Director Seth Gordon’s new film, “Identity Thief,” blends heartfelt humor with a certain amount of shocking perversity, creating a fusion of morals and potty jokes.
Jason Bateman plays Sandy, an honest and moral businessman whose identity is stolen by Diana (Melissa McCarthy), a fraud artist. As the two vie for control over their self respect — and his name — they face challenges that unfold in a high-octane comedy of errors, led by McCarthy, whose talent for belligerent monologue and dramatic physical comedy is unparalleled.
Sandy, an accountant, decides to go after his identity thief, and once he’s got Diana in his grips, he discovers she’s one tough cookie. He, on the other hand, is not a tough guy, and as he attempts to capture Diana, he becomes enmeshed in a world that is beyond his neat sense of control.
The brazen maverick manipulates him and embarrasses him time and time again. She is in control, even when she’s in big trouble, and she challenges her captor incessantly, creating a delightfully sardonic mood to the film.
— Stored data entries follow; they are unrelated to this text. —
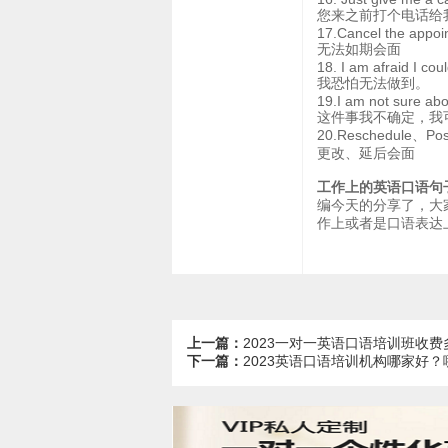
您来之前打个电话给
17.Cancel the appoi
无法如期会面
18. I am afraid I coul
我恐怕无法做到。
19.I am not sure abou
这件事我不确定，我
20.Reschedule、Pos
更改、延后会面
工作上的英语口语句
编今天的分享了，大
作上或者是口语表达
上一篇：
2023一对一英语口语培训班收
下一篇：
2023英语口语培训机构哪家好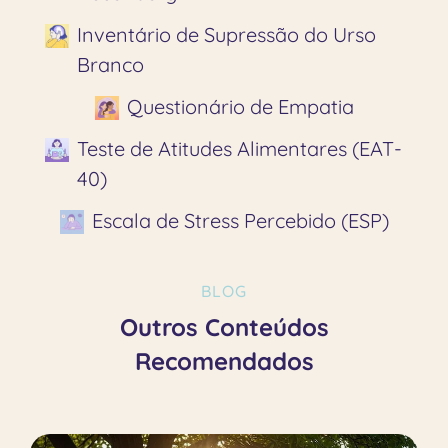
Inventário de Supressão do Urso
Branco
Questionário de Empatia
Teste de Atitudes Alimentares (EAT-
40)
Escala de Stress Percebido (ESP)
BLOG
Outros Conteúdos
Recomendados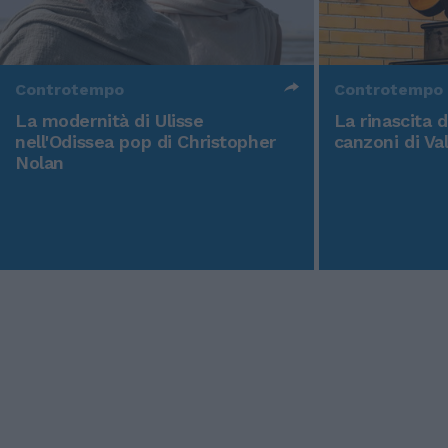
Controtempo
Controtempo
La modernità di Ulisse
La rinascita 
nell'Odissea pop di Christopher
canzoni di Va
Nolan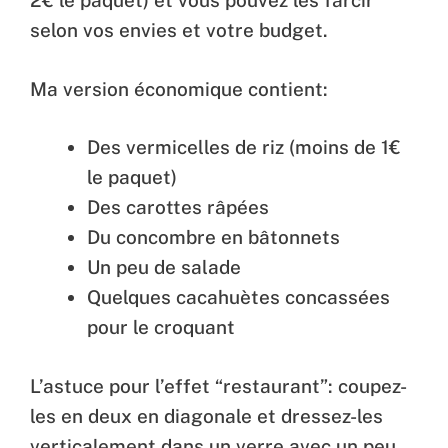
2€ le paquet) et vous pouvez les farcir
selon vos envies et votre budget.
Ma version économique contient:
Des vermicelles de riz (moins de 1€
le paquet)
Des carottes râpées
Du concombre en bâtonnets
Un peu de salade
Quelques cacahuètes concassées
pour le croquant
L’astuce pour l’effet “restaurant”: coupez-
les en deux en diagonale et dressez-les
verticalement dans un verre avec un peu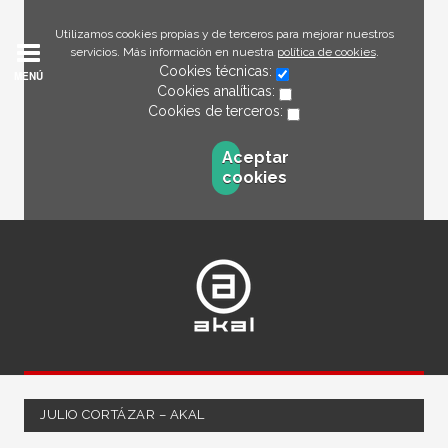
Utilizamos cookies propias y de terceros para mejorar nuestros
servicios. Más información en nuestra
política de cookies
.
Cookies técnicas:
MENÚ
Cookies analíticas:
Cookies de terceros:
Aceptar
cookies
JULIO CORTÁZAR – AKAL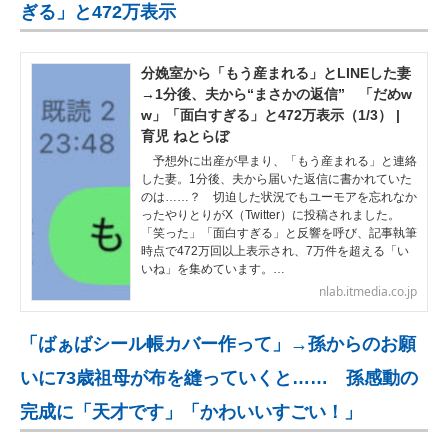
ぎる」と472万表示
分娩室から「もう産まれる」とLINEした妻
→1分後、夫から“まさかの返信” 「だめw
w」「面白すぎる」と472万表示（1/3） |
育児 ねとらぼ
予想外に出産が早まり、「もう産まれる」と連絡
した妻。1分後、夫から届いた返信に書かれていた
のは……？ 切迫した状況でもユーモアを忘れなか
ったやりとりがX（Twitter）に投稿されました。
「笑った」「面白すぎる」と反響を呼び、記事執筆
時点で472万回以上表示され、7万件を超える「い
いね」を集めています。…
nlab.itmedia.co.jp
「ばぁばシール帳カバー作って」→孫からのお願
いに73歳祖母が布を縫っていくと…… 孫感動の
完成に「天才です」「かわいいすごい！」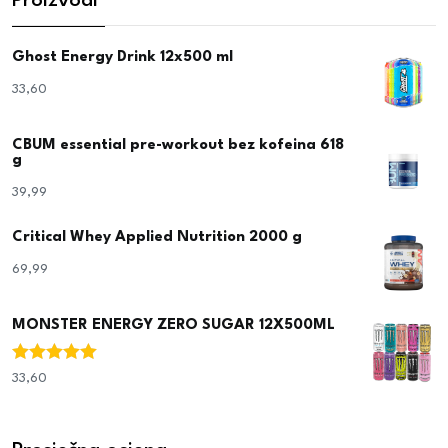
Proizvodi
Ghost Energy Drink 12x500 ml
33,60
€
CBUM essential pre-workout bez kofeina 618
g
39,99
€
Critical Whey Applied Nutrition 2000 g
69,99
€
MONSTER ENERGY ZERO SUGAR 12X500ML
Ocjenjeno
33,60
€
5.00
od 5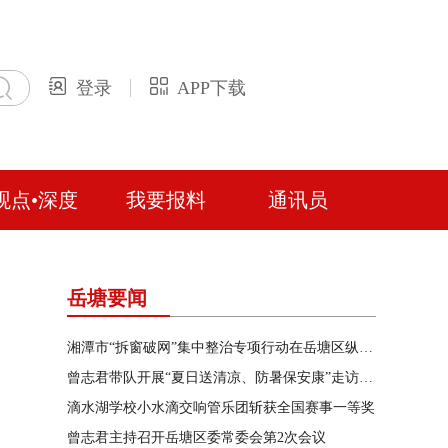
登录
APP下载
观点•深度
我要报料
通讯员
岳塘要闻
湘潭市“拆窗破网”集中整治专项行动在岳塘区纵深推进
曾志君带队开展“夏日送清凉、防暑保安康”走访慰问
滴水湖学校小水滴交响管乐团斩获全国赛事一等奖
曾志君主持召开岳塘区委常委会第2次会议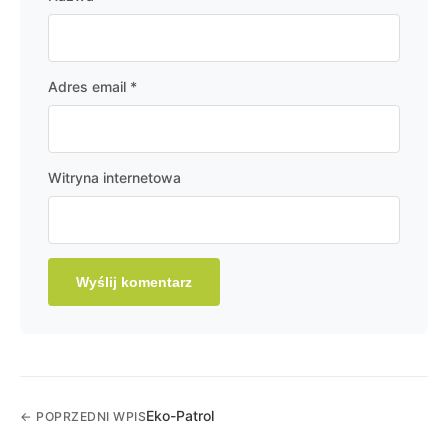
Adres email
*
Witryna internetowa
Eko-Patrol
← POPRZEDNI WPIS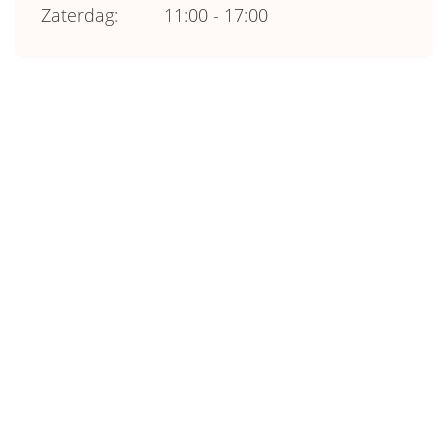
Zaterdag:
11:00 - 17:00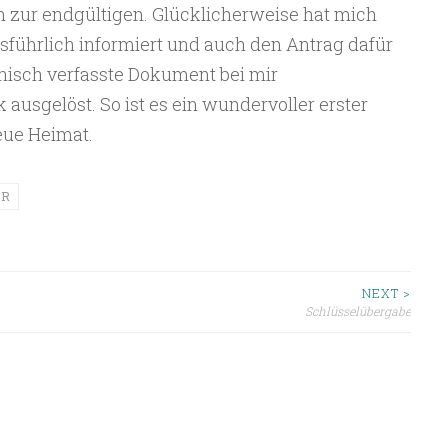
zur endgültigen. Glücklicherweise hat mich
sführlich informiert und auch den Antrag dafür
Dänisch verfasste Dokument bei mir
ausgelöst. So ist es ein wundervoller erster
eue Heimat.
ER
ion
NEXT >
Schlüsselübergabe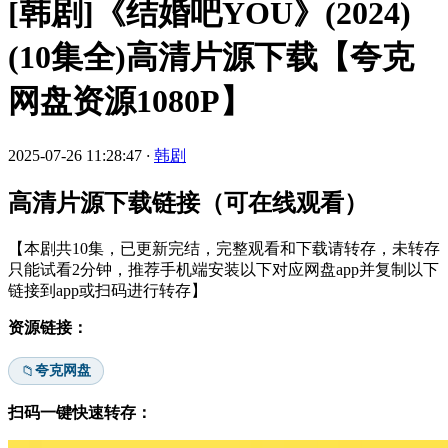
[韩剧]《结婚吧YOU》(2024)
(10集全)高清片源下载【夸克
网盘资源1080P】
2025-07-26 11:28:47
·
韩剧
高清片源下载链接（可在线观看）
【本剧共10集，已更新完结，完整观看和下载请转存，未转存
只能试看2分钟，推荐手机端安装以下对应网盘app并复制以下
链接到app或扫码进行转存】
资源链接：
夸克网盘
📁
扫码一键快速转存：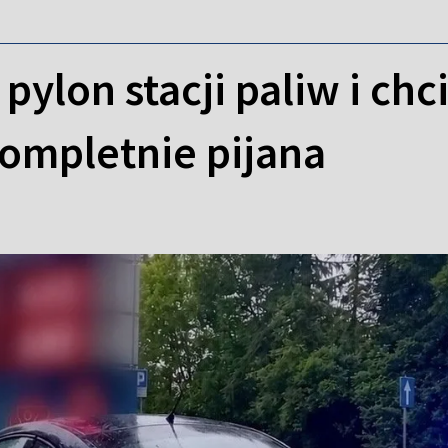
ylon stacji paliw i chci
kompletnie pijana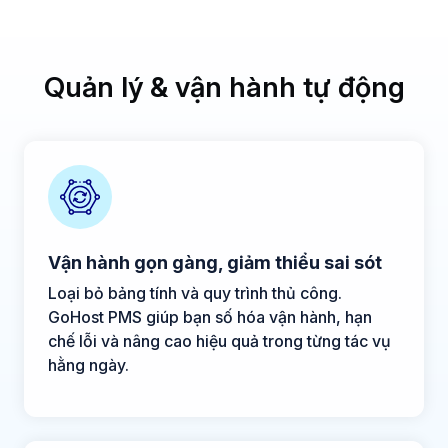
Quản lý & vận hành tự động
Vận hành gọn gàng, giảm thiểu sai sót
Loại bỏ bảng tính và quy trình thủ công.
GoHost PMS giúp bạn số hóa vận hành, hạn
chế lỗi và nâng cao hiệu quả trong từng tác vụ
hằng ngày.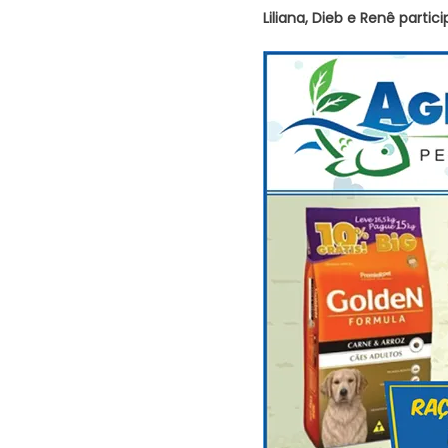
Liliana, Dieb e Renê parti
McCarthy, in particular, plays charmingly off Bateman’s straight-laced character.
After events conspire to throw Sandy and his nemesis together, a strained, yet hilarious relationship develops. Stuck together by fate, the two come to know each other more deeply as they navigate the dangers of the corrupt underworld in which Diana makes her home. As the movie progresses, the line between who’s right and who’s wrong begins to blur, and it’s not so easy anymore to pick sides.
Bateman is perfectly cast as Sandy; he’s really good at playing “normal.” Pairing him with McCarthy was a wise move. Bateman’s all dry-humor, a subtle mind at work in a loud world, while McCarthy’s brash and outlandish. Bateman’s Sandy provides a structured backbone for the film, which features its fair share of dysfunctional characters. Even when he’s pushed to his limits by Diana, Sandy maintains his moral compass.
As he did in his 2011 film, “Horrible Bosses,” Gordon serves up a brand of humor in which truth and honor survive in spite of certain shocking tendencies. “Identity Thief” maintains its dignity, despite its bold ventures into crude scenarios.
There’s no neat ending here — there’s not even a believable plot. But, as the movie tests our patience, it also artfully stretches the imagination. So check it out, and enjoy it for its sheer unpredictability.